Hungover, shagged stupid and in last night’s crumpled little red dress, Polly was still utterly glorious. And still her best friend. Alice fought the tidal wave of words rising up her throat. Polly had been her go-to for every problem since they were sixteen. Somehow, though, she sensed Polly couldn’t solve this one. This was monumental; the stuff of Greek tragedies. She’d found a father and lost her one true love. Hurled one of her mum’s precious pieces of antique crystal against the wall. It was about time she started to work things out for herself.

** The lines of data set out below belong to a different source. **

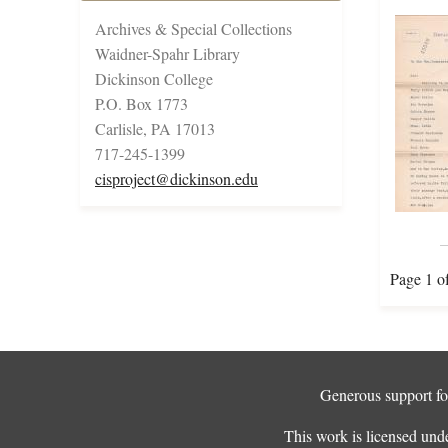
Archives & Special Collections
Waidner-Spahr Library
Dickinson College
P.O. Box 1773
Carlisle, PA 17013
717-245-1399
cisproject@dickinson.edu
Page 1 o
Generous support for
This work is licensed und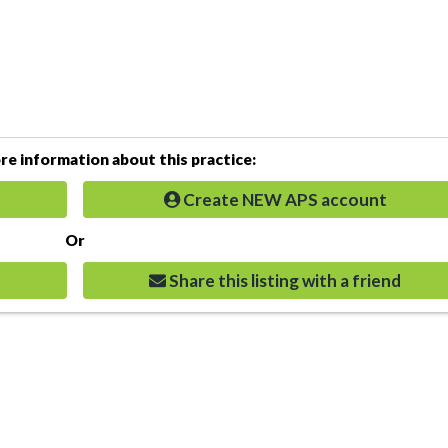
e information about this practice:
Create NEW APS account
Or
Share this listing with a friend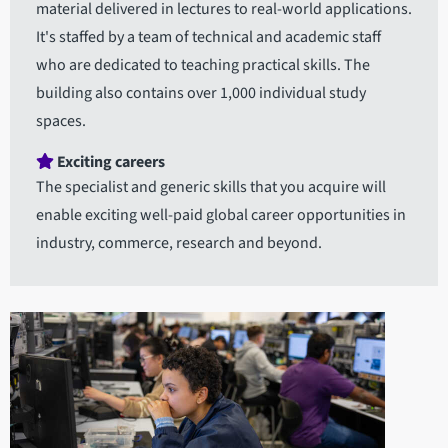
material delivered in lectures to real-world applications.
It's staffed by a team of technical and academic staff
who are dedicated to teaching practical skills. The
building also contains over 1,000 individual study
spaces.
Exciting careers
The specialist and generic skills that you acquire will
enable exciting well-paid global career opportunities in
industry, commerce, research and beyond.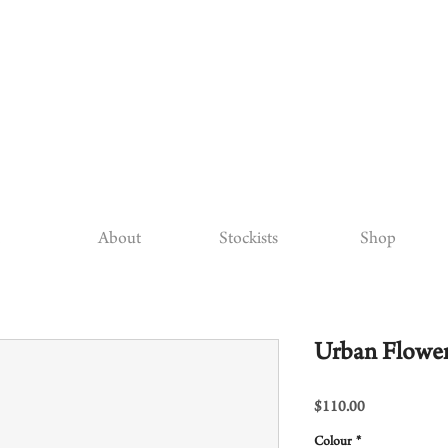
About
Stockists
Shop
Urban Flower
Price
$110.00
Colour
*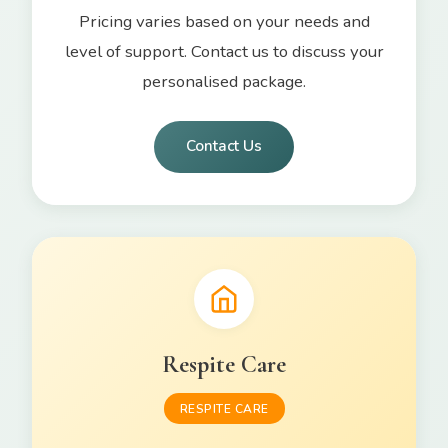
Pricing varies based on your needs and
level of support. Contact us to discuss your
personalised package.
Contact Us
Respite Care
RESPITE CARE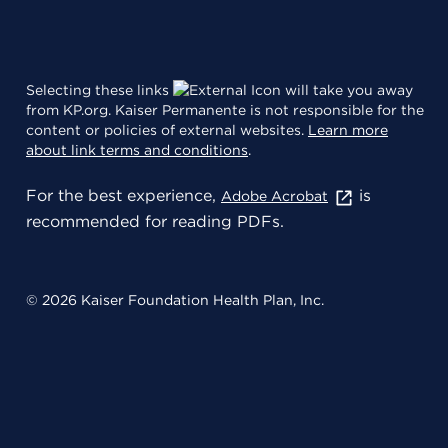
Selecting these links
will take you away
from KP.org. Kaiser Permanente is not responsible for the
content or policies of external websites.
Learn more
about link terms and conditions
.
For the best experience,
is
Adobe Acrobat
recommended for reading PDFs.
© 2026 Kaiser Foundation Health Plan, Inc.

“I can’t be late opening the shop,” Alice muttered, clutching the papers and her laptop to her chest.

“Munchkin. Something big has happened, I can tell. Except you’re acting seriously weird, so I can’t work out if it’s good or bad.”

Alice got to the door and stopped. “Both. I’ll tell you this evening. Don’t step in the glass, I’ll clear it up when I get home.” Stiff-backed, she started down the corridor, but something was niggling at her. Something the old Alice wouldn’t have thought twice about. She walked back into the room and focused on Polly’s black curls.

“Polly. Please don’t call me Munchkin.” In her peripheral vision she saw Polly’s jaw drop. Her inner resolve wobbled, then hardened. “It makes me feel like a kid.” She made to walk off and threw over her shoulder: “And in case you haven’t noticed, I’m not one anymore.”

* * *

Oliver’s stride was so familiar, even at a distance. As far back as Aaron could remember Oliver had moved this way: perfectly synchronised, like he was swimming through air. Aaron had always secretly envied Oliver’s walk; tried his best to copy it, but he’d never quite got the same grace and economy of movement.

But now, as Oliver approached, something was missing. From him, not Oliver. There were no teeth of envy chewing away at his insides. Instead, a sense of warmth flooded through him. God, if he’d ever needed his brother’s help, it was now.